The U.S. natural gas market appears to be evolving beyond the regional redefinitions, as summer demand continues to provide more parity to the winter markets.

At the Energy Metro Desk’s Weather & Price Tealeaves II conference held earlier this month, PointLogic Vice President Jack Weixel, who handles analysis, offered some insight into the dynamic domestic gas markets picture.

“Elevated demand patterns” during in the summer months point to a “new normal” for domestic gas consumption, Weixel said. The supple Northeast shales also are amply supplying the region during the coldest of winters, reducing volatility.

Gas supply “is a hostage no more” because of the Northeast shales, which are going to offer “escape routes” in every direction, he said. The Northeast’s gas supply has been strong enough to quench demand for the entire United States, and the pipeline operators are obliging as takeaway expands.

“All in all about 30 Bcf/d of incremental capacity is going forward through the end of 2018,” Weixel said.

Good news? Maybe. But unlike 2014, new capacity from the Northeast isn’t 100% full, according to PointLogic data. Rockies Express Pipeline (REX) was 78% utilized in September, with 400 MMcf/d available. Tetco’s Uniontown to Gas City was 69% utilized in September, with 130 MMcf/d available.

“This isn’t exactly the same reaction that pipeline companies were expecting when extensions in 2014 filled up right away,” he said. “The prevailing rumor is that downstream receipts on REX, east of dome 2, haven’t been quite yet connected. They are waiting to fill that capacity…” Overall, about 0.5 Bcf/d in the Northeast could be on the market that’s not on the market, he said. Prices could be even lower.

The “saving grace” has been the extreme, back-to-back winters, combined with robust summer demand. Peaks in demand in the last two winters was about 7.4 Bcf/d and 5.5 Bcf/d, Weixel said.

“But we still have a net outflow situation that started earlier in the year…The Northeast can certainly handle this elevated demand. Winter spreads are in fact narrowing with new routes and a longer market.” There’s also “no reason for demand to dip going into late shoulder season” because as exports to Mexico persist and the price “is suitable for power generators.”

For example, power demand was up 4 Bcf/d this summer, with Mexico demand up 1 Bcf/d.

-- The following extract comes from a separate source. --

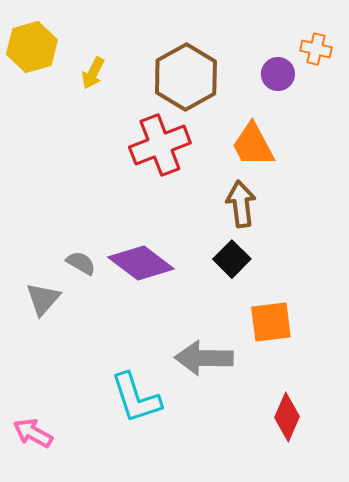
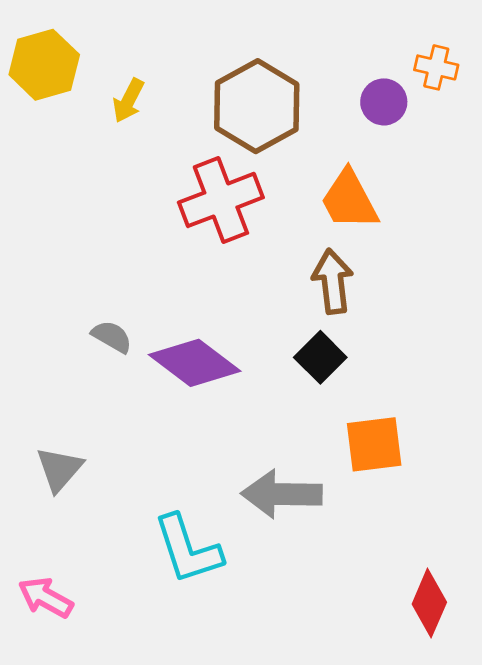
gray semicircle: (81, 263) -> (112, 337), moved
gray triangle: (43, 299) -> (59, 469), moved
red diamond: (287, 417) -> (429, 603), moved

That compares with the summer of 2014 for the same period, when total demand rose 3.3 Bcf/d.

Onshore supply actually underwhelmed demand this summer, a reversal from last year. In the summer of 2014, gas supply totaled about 3.5 Bcf/d, with 3.3 Bcf/d of dry gas production with 0.3 Bcf/d in Canadian imports. Demand last summer reached 4.3 Bcf/d, including 3.2 Bcf/d in power generation and 1.1 Bcf/d in Mexican exports.

Compare that to this summer, when the estimate was about 0.8 Bcf/d short, equating to 173 Bcf less gas available to inject into storage. PointLogic estimated there was about 5.8 Bcf/week lower injections over the 30 weeks of summer.

That could mean something to the markets this winter. For prices, it is a coin toss. November prices could dip lower if Lower 48 storage approaches its historical fill record. Or there could be “modest upward pressure” into January or February as power and Mexican export demands persist, and as initial LNG commissioning cargoes arrive.

Next summer still is looking bearish.

Lower 48 “production pains weigh on growth potential,” and the “silver linings are becoming harder to find,” Weixel said. The pipeline projects from the Northeast “provide a cushion for production levels but they may not fill right away.” But in any event, the market still looks to exit this coming winter “on the high side of storage inventories under most scenarios, unless serious winter shows.”

In plotting the last three years of U.S. onshore production, the slowdown is obvious, he noted. “We had the first slowdown coming out of 2012” followed by a “huge increase” in 2014. Between 2014 and 2015, there’s now “really no place for producers to hide anymore. We don’t have the big value gap that we were experiencing in peak of production last year. Everything simmered down…”

Associated gas declines aside, production momentum is waning from a variety of things — lower spending, debt, declines in cash flow, and on and on.

“On the bright side…we are still seeing reduced drill times and service companies willing to accept less, which is helping to improve margins ever so slightly. Certainly there are a lot of uncompleted wells out there still waiting on pipeline capacity as well.”

Those positives are enough to create “modest growth” for domestic output this year, which is expected to increase to about 74.6 Bcf/d, basically 0.4 Bcf/d higher from September to next March.

Lower 48 production overall is seen growing 1.8 Bcf/d this winter from a year ago. The Northeast’s output is forecast to be the main supplier, up 2.3 Bcf/d, while the West would contribute 0.3 Bcf/d, the Rocky Mountains 0.4 Bcf/d, Midcontinent 0.2 Bcf/d and the Gulf of Mexico 0.5 Bcf/d. Declines are expected in the Southeast (down 0.6 Bcf/d) and in Texas, where gas production is seen declining by 1.3 Bcf/d.